Fuck it, you are sick you thick bitch!
Sick in the head.
I’m so confused right now.
Is this just how I’m hard wired? Do I actually have a neurological misfiring in my cerebral programming?
Is the problem not in my brain but in my mind which seems to me to be a very different and separate entity to my actual brain? Have events, circumstances and bad mental habits led to me being a self involved, unpredictable, lazy slut?
Is there a textbook malady in my body which can explain everything and be fixed with a hormone pill?
Is it all, or two, of the above?
I hate not understanding. I hate not knowing.
I met a guy. I like him. I think he’s too good to be true for me. I don’t want to screw this one up.
That new Taylor Swift song, that’s me. I watched the video and I thought, fuck: it’s the younger, more glamorous, skinnier version of me. I can fuck it up like Taylor.

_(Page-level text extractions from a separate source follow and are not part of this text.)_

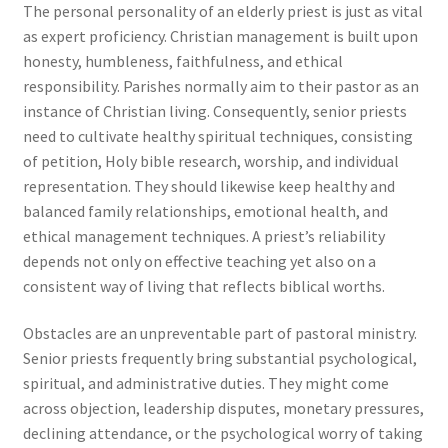
The personal personality of an elderly priest is just as vital
as expert proficiency. Christian management is built upon
honesty, humbleness, faithfulness, and ethical
responsibility. Parishes normally aim to their pastor as an
instance of Christian living. Consequently, senior priests
need to cultivate healthy spiritual techniques, consisting
of petition, Holy bible research, worship, and individual
representation. They should likewise keep healthy and
balanced family relationships, emotional health, and
ethical management techniques. A priest’s reliability
depends not only on effective teaching yet also on a
consistent way of living that reflects biblical worths.
Obstacles are an unpreventable part of pastoral ministry.
Senior priests frequently bring substantial psychological,
spiritual, and administrative duties. They might come
across objection, leadership disputes, monetary pressures,
declining attendance, or the psychological worry of taking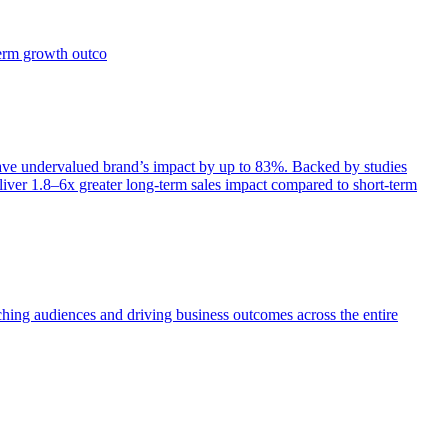
term growth outco
e undervalued brand’s impact by up to 83%. Backed by studies
iver 1.8–6x greater long-term sales impact compared to short-term
aching audiences and driving business outcomes across the entire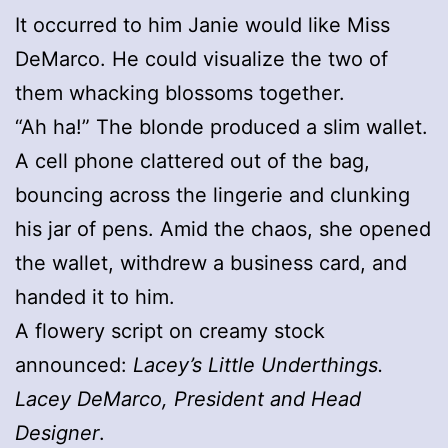
It occurred to him Janie would like Miss
DeMarco. He could visualize the two of
them whacking blossoms together.
“Ah ha!” The blonde produced a slim wallet.
A cell phone clattered out of the bag,
bouncing across the lingerie and clunking
his jar of pens. Amid the chaos, she opened
the wallet, withdrew a business card, and
handed it to him.
A flowery script on creamy stock
announced:
Lacey’s Little Underthings.
Lacey DeMarco, President and Head
Designer
.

We came down home tonight which is nice. We’re just here for the night. Right now, the house is quiet. The dogs are all snoring, my favourite people in the world are under this roof and they are all healthy, safe and loved. There was a woman at the doctors surgery today whose ten week old baby girl is still in Crumlin Hospital awaiting heart surgery. I wanted to apologise to her for being ahead of her to see the doctor, let her go ahead of me so she could get to the hospital to her baby sooner. I felt so guilty I wanted to slap myself across the face and order myself a large cup of Cop The Fuck On and get back to work. Then the doctor’s door opened, she called my name and I rose meekly to attention and apologised to her for being back again.